> Task requirements: Every line below must come back exactly as it stands, with the images omitted.
[[ Dataset, beginning ]]
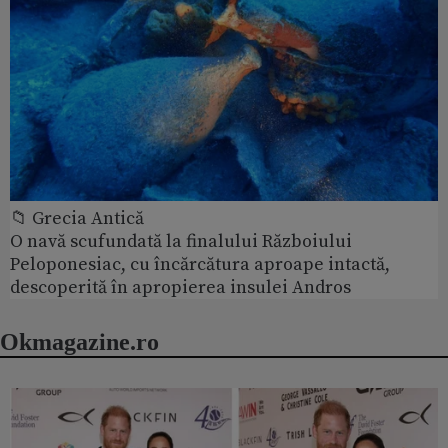
📁 Grecia Antică
O navă scufundată la finalului Războiului
Peloponesiac, cu încărcătura aproape intactă,
descoperită în apropierea insulei Andros
Okmagazine.ro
[[ Dataset, end ]]
> The answer:
📁 Grecia Antică
O navă scufundată la finalului Războiului
Peloponesiac, cu încărcătura aproape intactă,
descoperită în apropierea insulei Andros
Okmagazine.ro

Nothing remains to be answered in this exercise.